Der ehemalige Chef des Bundesamts für Verfassungsschutz, Hans-Georg Maaßen, beklagt sich darüber, wie Politik und Öffentlichkeit vor seiner Absetzung mit ihm umgegangen seien. "Was mich schmerzt, ist die öffentliche Herabwürdigung, die ich erfahren habe und gegen die ich mich nicht wehren konnte", sagte Maaßen in einem Interview mit dem Spiegel. "Ich glaube, das war das erste Mal in der Geschichte der Bundesrepublik, dass ein hochrangiger Beamter eine derartige Diskussion über seine Person erfahren hat." Er habe nie verstanden, "dass eine Regierung wegen eines Beamten, der sich nichts hat zuschulden kommen lassen, infrage gestellt wird", sagte Maaßen. Er sehe sich gleichwohl nicht als Opfer: "Wenn schon, dann Spielball." Es ist Maaßens erstes Interview nach seiner Entlassung.

Zu schaffen gemacht hätten ihm "die öffentlichen Unterstellungen und Schmähungen, bei denen es zum Beispiel hieß: Maaßen ist ein Schädling, Maaßen tritt die Verfassung mit Füßen, Maaßen hat nicht alle Tassen im Schrank". "Das war zum Teil schon sehr ehrabschneidend." Am meisten habe ihn getroffen, "dass man versucht hat, mich in die rechte Ecke zu schieben". Spekulationen über einen Parteiwechsel zur AfD erteilte er erneut eine Absage: "Ich bin seit 1987 Mitglied der CDU und gedenke, das auch zu bleiben. Ich würde mich natürlich freuen, wenn die CDU unter der neuen Parteivorsitzenden im Bereich Innere Sicherheit stärkere Akzente setzen würde."

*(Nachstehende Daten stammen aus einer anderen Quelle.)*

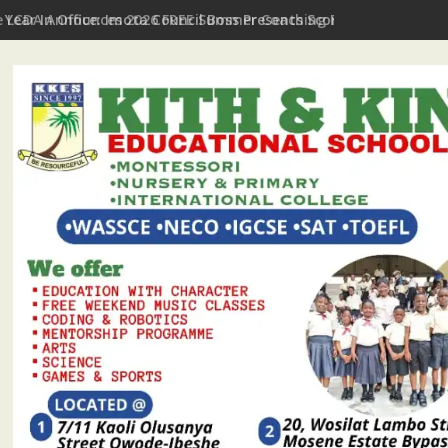
t Year In Office: Imota Council Boss Presents Scorecard, Gives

Wie der Fall Maaßen zur Regierungskrise wurde

Maaßen hatte nach dem Tod eines Mannes in Chemnitz und folgenden rassistischen Ausschreitungen Zweifel an der Authentizität von Videoaufnahmen gestreut, die diese Übergriffe dokumentiert haben: "Es liegen keine Belege dafür vor, dass das im Internet kursierende Video zu diesem angeblichen Vorfall authentisch ist", hatte er der Bild-Zeitung am 7. September gesagt. "Nach meiner vorsichtigen Bewertung sprechen gute Gründe dafür, dass es sich um eine gezielte Falschinformation handelt, um möglicherweise die Öffentlichkeit von dem Mord in Chemnitz abzulenken." Für diese Aussagen war Maaßen in die Kritik geraten – nicht nur, weil er keine Beweise für seine Vermutungen lieferte, sondern auch, weil er von einem "Mord" an dem Mann sprach, die Staatsanwaltschaft in Chemnitz aber lediglich wegen Totschlags ermittelte. 

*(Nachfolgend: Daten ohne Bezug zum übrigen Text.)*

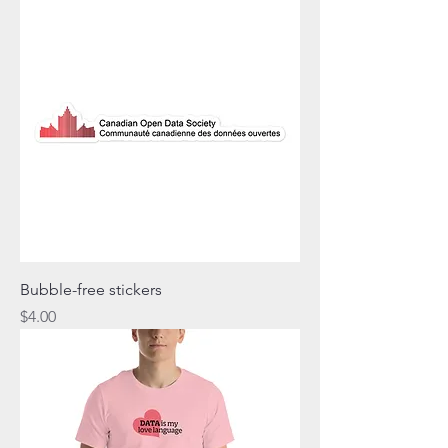
Bubble-free stickers
Price
$4.00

Der Fall hatte die Regierung in eine Krise gestürzt. Die SPD forderte die Entlassung Maaßens, die CDU rückte ebenfalls von ihm ab. Allein sein Vorgesetzter, Bundesinnenminister Horst Seehofer (CSU), hielt lange zu Maaßen. Ein erster Kompromiss der Koalitionäre hatte vorgesehen, dass Maaßen Staatssekretär im Innenministerium werden sollte – was einer Beförderung mitsamt Gehaltserhöhung gleichgekommen wäre. SPD-Chefin Andrea Nahles verlangte nach Kritik aus der eigenen Partei schließlich eine Nachverhandlung: Maaßen, so der zweite Kompromiss, sollte Sonderberater bei Seehofer werden. Ohne Gehaltserhöhung. 

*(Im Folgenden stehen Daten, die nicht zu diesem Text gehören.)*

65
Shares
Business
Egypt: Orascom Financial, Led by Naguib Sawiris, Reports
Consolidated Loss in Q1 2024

Schließlich wurde eine Rede Maaßens publik, die er vor anderen europäischen Geheimdienstchefs gehalten hatte. Darin kritisierte er eine "neue Qualität der Falschberichterstattung" in Deutschland und machte die SPD für sein Ausscheiden aus dem Amt verantwortlich: Aus meiner Sicht war dies für linksradikale Kräfte in der SPD, die von vorneherein dagegen waren, eine Koalition mit der CDU/CSU einzugehen, der willkommene Anlass, um einen Bruch dieser Regierungskoalition zu provozieren", heißt es in dem Redemanuskript, das im Intranet des Verfassungsschutzes aufgetaucht war. Nach diesen Aussagen entließ Innenminister Seehofer Maaßen in den einstweiligen Ruhestand.